Today I run a test based on OpenTSDB. I used Virtual Box to create a cluster of 3 CentOS x64 VMs (1 master, 2 slaves). The host configuration is 8 GB RAM, core i5. The master VM configuration is 3 GB RAM, and the slaves configuration is 1.5 GB RAM. I write a python program to send data to OpenTSDB as below:

s = socket.socket(socket.AF_INET, socket.SOCK_STREAM)
s.connect(("192.168.10.55", 4242))

start_time = time.time()
start_epoch = 1434192418;

for x in range(0, 1000000):
    curr_epoch = start_epoch + x

    tag1 = "put TAG_1 %d 12.9 stt=good\n" % (curr_epoch)
    tag2 = "put TAG_2 %d 12.9 stt=good\n" % (curr_epoch)
    tag3 = "put TAG_3 %d 12.9 stt=good\n" % (curr_epoch)
    tag4 = "put TAG_4 %d 12.9 stt=good\n" % (curr_epoch)
    tag5 = "put TAG_5 %d 12.9 stt=good\n" % (curr_epoch)
    tag6 = "put TAG_6 %d 12.9 stt=good\n" % (curr_epoch)
    tag7 = "put TAG_7 %d 12.9 stt=good\n" % (curr_epoch)
    tag8 = "put TAG_8 %d 12.9 stt=good\n" % (curr_epoch)
    tag9 = "put TAG_9 %d 12.9 stt=good\n" % (curr_epoch)
    tag10 = "put TAG_10 %d 12.9 stt=good\n" % (curr_epoch)
    str = tag1 + tag2 + tag3 + tag4 + tag5 + tag6 + tag7 + tag8 + tag9 + tag10

    s.send(str)

print("--- %s seconds ---" % (time.time() - start_time))

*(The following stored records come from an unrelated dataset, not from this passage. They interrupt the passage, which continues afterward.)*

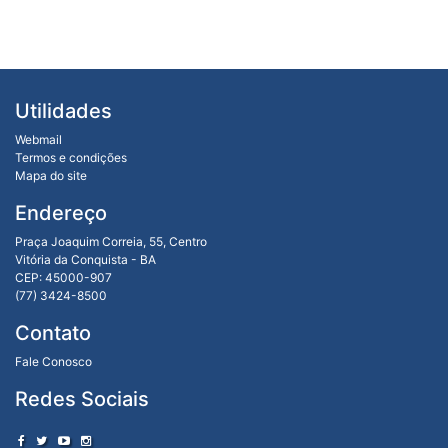
Utilidades
Webmail
Termos e condições
Mapa do site
Endereço
Praça Joaquim Correia, 55, Centro
Vitória da Conquista - BA
CEP: 45000-907
(77) 3424-8500
Contato
Fale Conosco
Redes Sociais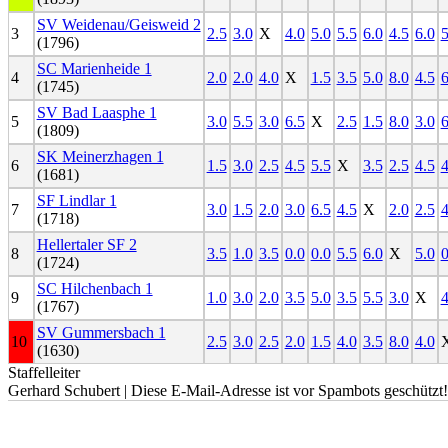
SV Weidenau/Geisweid 2
3
2.5
3.0
X
4.0
5.0
5.5
6.0
4.5
6.0
5
(1796)
SC Marienheide 1
4
2.0
2.0
4.0
X
1.5
3.5
5.0
8.0
4.5
6
(1745)
SV Bad Laasphe 1
5
3.0
5.5
3.0
6.5
X
2.5
1.5
8.0
3.0
6
(1809)
SK Meinerzhagen 1
6
1.5
3.0
2.5
4.5
5.5
X
3.5
2.5
4.5
4
(1681)
SF Lindlar 1
7
3.0
1.5
2.0
3.0
6.5
4.5
X
2.0
2.5
4
(1718)
Hellertaler SF 2
8
3.5
1.0
3.5
0.0
0.0
5.5
6.0
X
5.0
0
(1724)
SC Hilchenbach 1
9
1.0
3.0
2.0
3.5
5.0
3.5
5.5
3.0
X
4
(1767)
SV Gummersbach 1
10
2.5
3.0
2.5
2.0
1.5
4.0
3.5
8.0
4.0
(1630)
Staffelleiter
Gerhard Schubert |
Diese E-Mail-Adresse ist vor Spambots geschützt!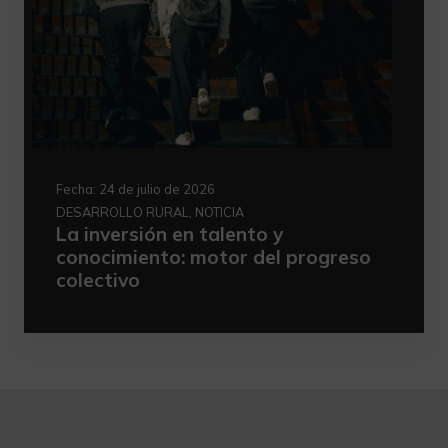
Fecha:
24 de julio de 2026
DESARROLLO RURAL, NOTICIA
La inversión en talento y
conocimiento: motor del progreso
colectivo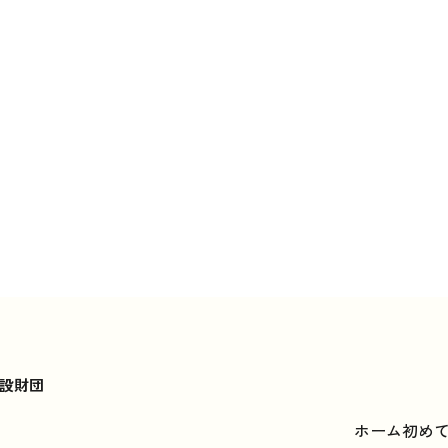
設財団
ホーム
初め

I run the python on host, and the work completes after ~220 seconds. So, I got an avg. speed of ~45000 records per second.

UPDATE 15.06.29

This time I used only 1 VM (5 GB RAM, 3 cores, CentOS x64, pseudo-distributed Hadoop). I run 2 python processes on Windows 7 host to send 2 halves of data to the OpenTSDB. The avg. speed of putting data was ~100,000 records per second.

Corcoran answered 22/6, 2015 at 15:10 Comment(5)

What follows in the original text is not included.